Figure 1. Brush, brushless, and stepper motors are available in many shapes and sizes.
One of the most common questions when designing a linear motion system centers on motor technology. Once the technology is chosen, the motor needs to be sized to meet the demands of load acceleration, overcoming friction in the system, and overcoming the effect of gravity, all while maintaining a safe maximum operating temperature. The torque, speed, power, and positioning capability of the motor are a function of the motor design, coupled with the drive and control.
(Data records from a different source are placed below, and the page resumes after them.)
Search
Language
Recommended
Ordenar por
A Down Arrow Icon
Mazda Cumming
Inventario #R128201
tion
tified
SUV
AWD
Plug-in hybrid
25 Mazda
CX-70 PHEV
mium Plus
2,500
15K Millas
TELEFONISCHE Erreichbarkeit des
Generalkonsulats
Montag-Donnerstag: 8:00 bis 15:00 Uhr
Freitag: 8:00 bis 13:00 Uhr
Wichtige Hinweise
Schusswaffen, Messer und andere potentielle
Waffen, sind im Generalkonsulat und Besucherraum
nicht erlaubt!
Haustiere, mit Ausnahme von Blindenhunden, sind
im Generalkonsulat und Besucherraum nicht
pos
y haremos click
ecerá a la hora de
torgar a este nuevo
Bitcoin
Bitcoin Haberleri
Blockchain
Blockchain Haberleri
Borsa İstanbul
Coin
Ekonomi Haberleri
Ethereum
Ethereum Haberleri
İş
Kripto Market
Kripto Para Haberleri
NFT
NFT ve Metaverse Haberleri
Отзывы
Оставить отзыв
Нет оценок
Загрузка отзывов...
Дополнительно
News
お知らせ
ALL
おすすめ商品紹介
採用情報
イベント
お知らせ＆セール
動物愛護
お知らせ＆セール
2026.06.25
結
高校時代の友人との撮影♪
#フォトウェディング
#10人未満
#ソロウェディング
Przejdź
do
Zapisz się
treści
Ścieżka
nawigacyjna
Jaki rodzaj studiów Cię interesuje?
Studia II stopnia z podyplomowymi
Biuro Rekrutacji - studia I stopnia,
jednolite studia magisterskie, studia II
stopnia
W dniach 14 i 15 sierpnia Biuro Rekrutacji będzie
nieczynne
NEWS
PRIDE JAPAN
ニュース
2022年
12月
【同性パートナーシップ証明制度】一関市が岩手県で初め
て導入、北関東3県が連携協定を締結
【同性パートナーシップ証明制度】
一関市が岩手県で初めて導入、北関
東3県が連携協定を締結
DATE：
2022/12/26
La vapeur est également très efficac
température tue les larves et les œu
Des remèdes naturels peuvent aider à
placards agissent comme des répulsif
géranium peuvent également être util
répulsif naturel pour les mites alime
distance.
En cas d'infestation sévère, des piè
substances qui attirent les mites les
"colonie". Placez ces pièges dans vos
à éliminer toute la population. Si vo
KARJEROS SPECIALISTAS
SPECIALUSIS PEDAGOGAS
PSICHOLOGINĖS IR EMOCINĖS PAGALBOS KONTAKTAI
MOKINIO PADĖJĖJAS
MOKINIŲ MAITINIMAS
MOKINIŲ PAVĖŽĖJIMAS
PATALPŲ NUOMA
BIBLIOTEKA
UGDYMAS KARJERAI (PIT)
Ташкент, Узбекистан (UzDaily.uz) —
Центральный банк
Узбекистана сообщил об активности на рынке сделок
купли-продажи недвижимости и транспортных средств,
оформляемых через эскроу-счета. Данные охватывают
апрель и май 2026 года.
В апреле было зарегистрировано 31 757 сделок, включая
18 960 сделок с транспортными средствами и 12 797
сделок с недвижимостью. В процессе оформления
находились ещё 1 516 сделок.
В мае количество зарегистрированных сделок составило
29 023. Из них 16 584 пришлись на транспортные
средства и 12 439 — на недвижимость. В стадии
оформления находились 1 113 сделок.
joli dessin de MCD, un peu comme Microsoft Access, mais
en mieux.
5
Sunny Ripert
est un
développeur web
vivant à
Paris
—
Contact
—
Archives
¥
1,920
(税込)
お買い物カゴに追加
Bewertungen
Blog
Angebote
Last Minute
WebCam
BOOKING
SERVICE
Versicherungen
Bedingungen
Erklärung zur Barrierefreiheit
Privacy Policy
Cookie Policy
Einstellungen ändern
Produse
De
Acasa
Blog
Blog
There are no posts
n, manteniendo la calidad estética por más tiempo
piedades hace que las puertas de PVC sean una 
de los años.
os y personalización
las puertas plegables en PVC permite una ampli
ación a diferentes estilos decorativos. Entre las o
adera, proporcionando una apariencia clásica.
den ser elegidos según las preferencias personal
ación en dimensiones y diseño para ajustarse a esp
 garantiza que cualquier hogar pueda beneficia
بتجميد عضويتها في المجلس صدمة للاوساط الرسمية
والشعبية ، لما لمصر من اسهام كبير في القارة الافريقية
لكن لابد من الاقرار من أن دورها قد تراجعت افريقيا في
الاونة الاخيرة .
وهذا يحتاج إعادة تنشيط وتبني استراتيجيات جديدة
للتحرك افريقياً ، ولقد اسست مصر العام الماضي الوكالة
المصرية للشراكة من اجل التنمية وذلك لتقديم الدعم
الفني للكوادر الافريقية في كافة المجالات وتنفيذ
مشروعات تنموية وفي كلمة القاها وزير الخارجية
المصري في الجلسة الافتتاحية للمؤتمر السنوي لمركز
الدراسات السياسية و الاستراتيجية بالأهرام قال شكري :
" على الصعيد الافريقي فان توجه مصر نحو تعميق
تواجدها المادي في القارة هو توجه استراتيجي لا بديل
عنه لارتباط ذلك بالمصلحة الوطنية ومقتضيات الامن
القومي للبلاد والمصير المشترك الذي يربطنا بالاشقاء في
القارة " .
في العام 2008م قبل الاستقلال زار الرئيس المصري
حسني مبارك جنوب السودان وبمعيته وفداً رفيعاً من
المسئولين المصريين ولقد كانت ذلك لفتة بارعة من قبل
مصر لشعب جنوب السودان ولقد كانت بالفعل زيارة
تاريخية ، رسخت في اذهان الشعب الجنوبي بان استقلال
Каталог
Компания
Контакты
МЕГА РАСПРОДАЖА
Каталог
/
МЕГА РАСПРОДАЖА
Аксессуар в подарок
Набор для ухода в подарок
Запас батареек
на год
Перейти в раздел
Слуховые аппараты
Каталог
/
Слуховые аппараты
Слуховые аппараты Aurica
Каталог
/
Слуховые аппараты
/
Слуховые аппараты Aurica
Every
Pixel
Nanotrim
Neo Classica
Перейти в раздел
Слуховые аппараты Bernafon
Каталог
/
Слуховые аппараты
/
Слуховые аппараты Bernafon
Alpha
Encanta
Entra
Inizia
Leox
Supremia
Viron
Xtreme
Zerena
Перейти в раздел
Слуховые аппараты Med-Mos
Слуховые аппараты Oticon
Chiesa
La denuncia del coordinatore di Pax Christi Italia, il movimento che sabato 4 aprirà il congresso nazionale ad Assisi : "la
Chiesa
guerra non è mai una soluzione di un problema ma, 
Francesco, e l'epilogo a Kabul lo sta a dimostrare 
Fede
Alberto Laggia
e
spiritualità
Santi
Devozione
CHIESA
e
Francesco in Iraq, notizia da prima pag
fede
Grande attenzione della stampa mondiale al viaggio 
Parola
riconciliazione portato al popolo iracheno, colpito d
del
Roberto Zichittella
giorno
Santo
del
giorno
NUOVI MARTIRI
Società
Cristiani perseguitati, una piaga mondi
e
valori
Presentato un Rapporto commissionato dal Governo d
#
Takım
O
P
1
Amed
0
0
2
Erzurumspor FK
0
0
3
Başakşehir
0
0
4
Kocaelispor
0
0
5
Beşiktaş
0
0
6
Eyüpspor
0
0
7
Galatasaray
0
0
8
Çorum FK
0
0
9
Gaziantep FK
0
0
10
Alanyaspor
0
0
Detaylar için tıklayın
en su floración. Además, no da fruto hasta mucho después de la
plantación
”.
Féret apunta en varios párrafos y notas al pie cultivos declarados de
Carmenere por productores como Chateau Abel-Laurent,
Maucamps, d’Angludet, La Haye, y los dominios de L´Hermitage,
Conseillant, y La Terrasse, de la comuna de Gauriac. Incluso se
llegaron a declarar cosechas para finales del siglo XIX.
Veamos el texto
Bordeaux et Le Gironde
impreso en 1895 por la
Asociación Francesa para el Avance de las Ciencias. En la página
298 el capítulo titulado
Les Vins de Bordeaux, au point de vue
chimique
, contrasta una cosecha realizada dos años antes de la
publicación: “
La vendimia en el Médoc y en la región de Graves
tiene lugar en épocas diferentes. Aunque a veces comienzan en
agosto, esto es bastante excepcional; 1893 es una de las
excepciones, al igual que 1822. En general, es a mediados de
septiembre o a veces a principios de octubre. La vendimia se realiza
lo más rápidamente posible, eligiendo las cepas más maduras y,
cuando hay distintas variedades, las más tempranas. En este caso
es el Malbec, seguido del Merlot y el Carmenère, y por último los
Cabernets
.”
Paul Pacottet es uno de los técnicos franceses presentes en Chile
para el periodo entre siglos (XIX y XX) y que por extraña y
What Motor Should I Start With?

There are a lot of application questions to consider when designing a linear motion system using a particular motor technology. An exhaustive explanation of the entire process is beyond the scope of this article. The intent is to get you thinking about asking the right questions when talking with a motor supplier.

There is no such thing as the best motor for every application, but rather the best motor for a particular application. In the vast majority of incremental motion applications, the choice will either be a stepper motor, brush DC motor, or brushless DC motor (Figure 1). The most complex motion systems may use linear motors coupled directly to the load, avoiding the need for mechanical power conversion; there’s no need for translation through a lead screw/ball screw, gearbox, or pulley system. Although maximum accuracy, repeatability, and positioning resolution can be achieved with coreless direct-drive linear servo systems, they are the highest cost and complexity when compared with rotary motors. An architecture using rotary motors is much less expensive, and will meet the majority of linear motion applications; however, some means of “rotary-to-linear” conversion (and as a result, power conversion) is needed to drive the load.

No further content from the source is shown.